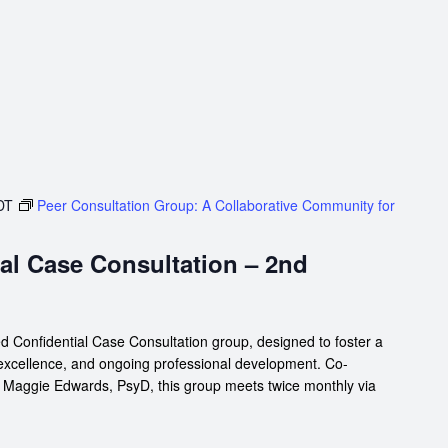
DT
Peer Consultation Group: A Collaborative Community for
al Case Consultation – 2nd
d Confidential Case Consultation group, designed to foster a
 excellence, and ongoing professional development. Co-
d Maggie Edwards, PsyD, this group meets twice monthly via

-- WHAT YOU HAVE TO DO --
Pictures aside, repeat every line of the data above exactly.

-- ANSWER TO THIS PROBLEM --
DT
Peer Consultation Group: A Collaborative Community for
al Case Consultation – 2nd
d Confidential Case Consultation group, designed to foster a
 excellence, and ongoing professional development. Co-
d Maggie Edwards, PsyD, this group meets twice monthly via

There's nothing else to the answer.